Operational-level SIGINT collection and electronic/cyber attack will be performed by the TLS-EAB. The TLS-EAB will comprise two Oshkosh FMTV wheeled tactical vehicles. One will carry a SIGINT and jamming system. This will likely detect and engage threats on similar wavebands to the TLS-BCT. The second will carry an electronic protection system. This will help safeguard friendly communications networks and radios from hostile electronic/cyberattack. The vehicle will perform cyber/electronic attack to preempt hostile actions. Unlike the first vehicle, it will not collect SIGINT.

TLS-EAB

Kevin Wilson, the US Army’s TLS-EAB lead in the electronic warfare and cyber at the programme executive office for intelligence, electronic warfare and sensors updated CEMA-2021 delegates on progress.

An OTA (Other Transaction Authority) award is expected by the middle of 2022. OTA agreements engage industry and academe for research and prototyping. They are not procurement contracts. Mr. Wilson said that the goal of the OTA is to perform a full installation of the prototype system.

Development is being performed alongside the TLS-BCT. Relevant lessons learned emanating from this programme will be rolled into the TLS-EAB’s development. Similarly, continued testing of prototype systems during exercises will help inform development.

The TLS-EAB is currently in the pre-prototyping phase. This should finish by mid-2022. According to Mr. Wilson, the first two months of 2022 will see bids collected from prospective vendors. TLS-EAB prototyping will begin following the OTA award. Mr. Wilson expects a prototype field demonstration to happen by the end of 2023. Vendor selection is expected by mid-2024.

MDTF

Limited production should begin by late 2024. This will let the army field some TLS-EABs with its Multi-Domain Task Force (MDTF).

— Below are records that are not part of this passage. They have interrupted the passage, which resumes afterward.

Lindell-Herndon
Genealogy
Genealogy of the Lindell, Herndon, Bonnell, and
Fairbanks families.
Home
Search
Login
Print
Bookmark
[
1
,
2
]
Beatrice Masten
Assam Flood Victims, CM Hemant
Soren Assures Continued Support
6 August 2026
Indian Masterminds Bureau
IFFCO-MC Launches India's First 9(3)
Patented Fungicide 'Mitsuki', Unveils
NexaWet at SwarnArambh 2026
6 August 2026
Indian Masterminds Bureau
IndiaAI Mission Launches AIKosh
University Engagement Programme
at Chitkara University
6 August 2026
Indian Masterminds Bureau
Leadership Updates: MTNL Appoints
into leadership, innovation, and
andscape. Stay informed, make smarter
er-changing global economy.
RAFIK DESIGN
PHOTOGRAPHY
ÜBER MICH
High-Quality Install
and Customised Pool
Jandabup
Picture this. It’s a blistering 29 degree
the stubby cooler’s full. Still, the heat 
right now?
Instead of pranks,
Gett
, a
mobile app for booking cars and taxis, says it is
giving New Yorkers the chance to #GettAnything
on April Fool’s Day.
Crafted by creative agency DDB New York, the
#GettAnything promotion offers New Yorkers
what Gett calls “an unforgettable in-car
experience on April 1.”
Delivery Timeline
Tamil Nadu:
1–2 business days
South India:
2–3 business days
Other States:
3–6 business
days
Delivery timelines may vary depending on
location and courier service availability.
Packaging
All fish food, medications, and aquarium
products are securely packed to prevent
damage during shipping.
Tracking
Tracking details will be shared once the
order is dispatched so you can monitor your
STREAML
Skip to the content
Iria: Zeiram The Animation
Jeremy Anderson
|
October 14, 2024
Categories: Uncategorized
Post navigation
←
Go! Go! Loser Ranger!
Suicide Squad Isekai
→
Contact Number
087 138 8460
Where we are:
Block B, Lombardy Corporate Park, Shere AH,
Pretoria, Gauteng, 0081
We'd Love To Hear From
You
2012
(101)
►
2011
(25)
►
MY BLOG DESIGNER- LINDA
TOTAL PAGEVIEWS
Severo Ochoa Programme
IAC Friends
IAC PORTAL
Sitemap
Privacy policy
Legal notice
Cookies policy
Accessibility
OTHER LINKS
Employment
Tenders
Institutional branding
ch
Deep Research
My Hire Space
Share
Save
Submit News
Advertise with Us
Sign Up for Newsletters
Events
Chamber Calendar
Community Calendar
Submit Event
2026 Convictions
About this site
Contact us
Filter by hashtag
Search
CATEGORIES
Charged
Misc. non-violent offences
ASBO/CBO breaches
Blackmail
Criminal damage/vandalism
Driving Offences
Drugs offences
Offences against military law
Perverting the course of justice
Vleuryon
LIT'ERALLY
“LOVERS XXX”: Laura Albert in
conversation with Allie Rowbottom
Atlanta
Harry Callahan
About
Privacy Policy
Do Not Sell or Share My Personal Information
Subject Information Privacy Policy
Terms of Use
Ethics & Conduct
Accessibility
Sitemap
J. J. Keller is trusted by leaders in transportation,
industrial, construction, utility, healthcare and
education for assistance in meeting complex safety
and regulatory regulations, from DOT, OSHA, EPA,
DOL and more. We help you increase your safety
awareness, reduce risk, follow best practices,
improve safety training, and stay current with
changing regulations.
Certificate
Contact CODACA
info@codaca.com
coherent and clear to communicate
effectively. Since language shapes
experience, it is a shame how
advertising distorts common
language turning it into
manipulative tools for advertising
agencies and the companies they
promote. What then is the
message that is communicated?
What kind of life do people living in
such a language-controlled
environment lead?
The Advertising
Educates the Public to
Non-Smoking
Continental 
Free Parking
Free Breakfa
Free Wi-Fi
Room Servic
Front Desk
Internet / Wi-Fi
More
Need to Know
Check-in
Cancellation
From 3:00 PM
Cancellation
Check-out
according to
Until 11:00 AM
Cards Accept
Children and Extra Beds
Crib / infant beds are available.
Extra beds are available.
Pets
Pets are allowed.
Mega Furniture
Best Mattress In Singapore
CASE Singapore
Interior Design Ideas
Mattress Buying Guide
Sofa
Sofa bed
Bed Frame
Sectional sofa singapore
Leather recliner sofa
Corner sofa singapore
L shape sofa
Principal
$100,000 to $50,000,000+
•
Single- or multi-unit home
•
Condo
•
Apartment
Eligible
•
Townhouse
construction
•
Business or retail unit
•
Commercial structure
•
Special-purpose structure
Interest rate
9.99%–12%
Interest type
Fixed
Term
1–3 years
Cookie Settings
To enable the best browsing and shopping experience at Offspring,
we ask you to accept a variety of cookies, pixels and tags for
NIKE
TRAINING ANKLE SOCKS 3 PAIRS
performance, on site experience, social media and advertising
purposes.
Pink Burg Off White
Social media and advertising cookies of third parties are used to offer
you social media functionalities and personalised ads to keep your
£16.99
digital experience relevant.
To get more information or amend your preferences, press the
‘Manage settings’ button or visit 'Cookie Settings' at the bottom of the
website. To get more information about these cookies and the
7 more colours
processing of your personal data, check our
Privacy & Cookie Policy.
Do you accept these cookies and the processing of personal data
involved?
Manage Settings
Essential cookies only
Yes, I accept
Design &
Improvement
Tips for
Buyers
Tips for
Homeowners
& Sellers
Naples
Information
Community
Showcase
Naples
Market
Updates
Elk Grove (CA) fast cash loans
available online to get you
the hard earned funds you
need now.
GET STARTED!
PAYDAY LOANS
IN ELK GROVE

The army initiated the MDTF in 2017. It forms the bedrock of the force’s strategy to defeat anti-access/area-denial postures. MDTFs are earmarked for Europe and Asia-Pacific.

A US Congressional Research Service document on the MDTF provides more detail: The MDTF will have strategic fires, air defence and brigade support battalions. An Intelligence, Information, Cyber, Electronic Warfare and Space (I2CEWS) battalion will support these. The I2CEWS includes two military intelligence companies, a signals company, an extended range sensing and effects company and an information defence company. It is reasonable to assume that the TLS-EAB will support all these elements. It will perform electronic/cyberattack on their behalf and on behalf of the MDTF’s kinetic battalions. Full rate TLS-EAB production should begin in 2025.

The TLS-EAB is not just an important enhancement of army operational-level CEMA. It may provide similar support to allies during future multilateral A2AD deployments.